▶ [HOW TO COMPLETE THIS TASK] Give the data again exactly as it appears.

++++++++

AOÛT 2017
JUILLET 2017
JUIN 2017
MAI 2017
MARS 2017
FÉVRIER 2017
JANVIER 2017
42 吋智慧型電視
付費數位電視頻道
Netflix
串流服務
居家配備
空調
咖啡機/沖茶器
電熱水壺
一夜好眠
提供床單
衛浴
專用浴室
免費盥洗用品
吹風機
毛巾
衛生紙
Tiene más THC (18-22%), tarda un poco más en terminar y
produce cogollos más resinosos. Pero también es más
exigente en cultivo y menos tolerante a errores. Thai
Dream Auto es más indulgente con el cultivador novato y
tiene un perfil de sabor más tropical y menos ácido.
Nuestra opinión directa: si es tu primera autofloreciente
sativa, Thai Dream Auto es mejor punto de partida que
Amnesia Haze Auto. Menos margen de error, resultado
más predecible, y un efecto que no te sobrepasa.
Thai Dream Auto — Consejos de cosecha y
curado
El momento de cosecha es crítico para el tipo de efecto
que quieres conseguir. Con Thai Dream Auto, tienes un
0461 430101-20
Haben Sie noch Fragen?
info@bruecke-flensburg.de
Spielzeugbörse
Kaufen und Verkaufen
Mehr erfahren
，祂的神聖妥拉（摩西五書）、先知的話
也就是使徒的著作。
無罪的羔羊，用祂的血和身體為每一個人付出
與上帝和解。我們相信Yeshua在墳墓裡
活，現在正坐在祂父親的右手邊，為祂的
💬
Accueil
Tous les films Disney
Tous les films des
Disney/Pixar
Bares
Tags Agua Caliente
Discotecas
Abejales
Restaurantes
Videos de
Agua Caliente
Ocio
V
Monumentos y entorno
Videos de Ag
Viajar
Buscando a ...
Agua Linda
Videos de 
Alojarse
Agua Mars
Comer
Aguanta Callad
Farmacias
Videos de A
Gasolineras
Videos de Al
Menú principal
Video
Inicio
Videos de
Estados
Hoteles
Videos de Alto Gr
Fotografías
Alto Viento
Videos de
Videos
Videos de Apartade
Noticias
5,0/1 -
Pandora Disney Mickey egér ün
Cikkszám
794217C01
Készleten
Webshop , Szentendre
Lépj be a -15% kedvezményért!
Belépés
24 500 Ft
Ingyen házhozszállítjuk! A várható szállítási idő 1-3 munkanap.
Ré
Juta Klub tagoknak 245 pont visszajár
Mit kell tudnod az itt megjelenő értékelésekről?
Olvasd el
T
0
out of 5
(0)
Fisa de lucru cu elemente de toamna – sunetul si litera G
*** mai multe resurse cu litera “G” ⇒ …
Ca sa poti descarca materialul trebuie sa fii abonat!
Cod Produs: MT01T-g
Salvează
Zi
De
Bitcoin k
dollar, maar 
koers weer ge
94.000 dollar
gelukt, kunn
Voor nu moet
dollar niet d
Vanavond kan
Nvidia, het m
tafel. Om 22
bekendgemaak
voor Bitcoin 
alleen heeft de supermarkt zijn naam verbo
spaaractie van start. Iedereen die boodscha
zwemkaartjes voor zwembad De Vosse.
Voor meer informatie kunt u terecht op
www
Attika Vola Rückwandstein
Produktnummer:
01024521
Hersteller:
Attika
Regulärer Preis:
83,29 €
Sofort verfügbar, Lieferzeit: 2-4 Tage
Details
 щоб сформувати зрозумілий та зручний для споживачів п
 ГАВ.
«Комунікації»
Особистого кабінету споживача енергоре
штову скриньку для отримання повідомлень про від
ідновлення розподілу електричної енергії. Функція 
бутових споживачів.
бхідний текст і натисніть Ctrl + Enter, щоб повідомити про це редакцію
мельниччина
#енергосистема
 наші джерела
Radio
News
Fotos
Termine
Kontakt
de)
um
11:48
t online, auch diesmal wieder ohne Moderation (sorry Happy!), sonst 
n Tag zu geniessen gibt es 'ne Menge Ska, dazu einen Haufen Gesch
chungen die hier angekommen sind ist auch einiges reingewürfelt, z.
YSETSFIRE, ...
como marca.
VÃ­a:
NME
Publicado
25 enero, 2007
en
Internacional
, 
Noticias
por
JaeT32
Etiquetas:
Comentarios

++++++++

▶ [EXPECTED ANSWER]
AOÛT 2017
JUILLET 2017
JUIN 2017
MAI 2017
MARS 2017
FÉVRIER 2017
JANVIER 2017
42 吋智慧型電視
付費數位電視頻道
Netflix
串流服務
居家配備
空調
咖啡機/沖茶器
電熱水壺
一夜好眠
提供床單
衛浴
專用浴室
免費盥洗用品
吹風機
毛巾
衛生紙
Tiene más THC (18-22%), tarda un poco más en terminar y
produce cogollos más resinosos. Pero también es más
exigente en cultivo y menos tolerante a errores. Thai
Dream Auto es más indulgente con el cultivador novato y
tiene un perfil de sabor más tropical y menos ácido.
Nuestra opinión directa: si es tu primera autofloreciente
sativa, Thai Dream Auto es mejor punto de partida que
Amnesia Haze Auto. Menos margen de error, resultado
más predecible, y un efecto que no te sobrepasa.
Thai Dream Auto — Consejos de cosecha y
curado
El momento de cosecha es crítico para el tipo de efecto
que quieres conseguir. Con Thai Dream Auto, tienes un
0461 430101-20
Haben Sie noch Fragen?
info@bruecke-flensburg.de
Spielzeugbörse
Kaufen und Verkaufen
Mehr erfahren
，祂的神聖妥拉（摩西五書）、先知的話
也就是使徒的著作。
無罪的羔羊，用祂的血和身體為每一個人付出
與上帝和解。我們相信Yeshua在墳墓裡
活，現在正坐在祂父親的右手邊，為祂的
💬
Accueil
Tous les films Disney
Tous les films des
Disney/Pixar
Bares
Tags Agua Caliente
Discotecas
Abejales
Restaurantes
Videos de
Agua Caliente
Ocio
V
Monumentos y entorno
Videos de Ag
Viajar
Buscando a ...
Agua Linda
Videos de 
Alojarse
Agua Mars
Comer
Aguanta Callad
Farmacias
Videos de A
Gasolineras
Videos de Al
Menú principal
Video
Inicio
Videos de
Estados
Hoteles
Videos de Alto Gr
Fotografías
Alto Viento
Videos de
Videos
Videos de Apartade
Noticias
5,0/1 -
Pandora Disney Mickey egér ün
Cikkszám
794217C01
Készleten
Webshop , Szentendre
Lépj be a -15% kedvezményért!
Belépés
24 500 Ft
Ingyen házhozszállítjuk! A várható szállítási idő 1-3 munkanap.
Ré
Juta Klub tagoknak 245 pont visszajár
Mit kell tudnod az itt megjelenő értékelésekről?
Olvasd el
T
0
out of 5
(0)
Fisa de lucru cu elemente de toamna – sunetul si litera G
*** mai multe resurse cu litera “G” ⇒ …
Ca sa poti descarca materialul trebuie sa fii abonat!
Cod Produs: MT01T-g
Salvează
Zi
De
Bitcoin k
dollar, maar 
koers weer ge
94.000 dollar
gelukt, kunn
Voor nu moet
dollar niet d
Vanavond kan
Nvidia, het m
tafel. Om 22
bekendgemaak
voor Bitcoin 
alleen heeft de supermarkt zijn naam verbo
spaaractie van start. Iedereen die boodscha
zwemkaartjes voor zwembad De Vosse.
Voor meer informatie kunt u terecht op
www
Attika Vola Rückwandstein
Produktnummer:
01024521
Hersteller:
Attika
Regulärer Preis:
83,29 €
Sofort verfügbar, Lieferzeit: 2-4 Tage
Details
 щоб сформувати зрозумілий та зручний для споживачів п
 ГАВ.
«Комунікації»
Особистого кабінету споживача енергоре
штову скриньку для отримання повідомлень про від
ідновлення розподілу електричної енергії. Функція 
бутових споживачів.
бхідний текст і натисніть Ctrl + Enter, щоб повідомити про це редакцію
мельниччина
#енергосистема
 наші джерела
Radio
News
Fotos
Termine
Kontakt
de)
um
11:48
t online, auch diesmal wieder ohne Moderation (sorry Happy!), sonst 
n Tag zu geniessen gibt es 'ne Menge Ska, dazu einen Haufen Gesch
chungen die hier angekommen sind ist auch einiges reingewürfelt, z.
YSETSFIRE, ...
como marca.
VÃ­a:
NME
Publicado
25 enero, 2007
en
Internacional
, 
Noticias
por
JaeT32
Etiquetas:
Comentarios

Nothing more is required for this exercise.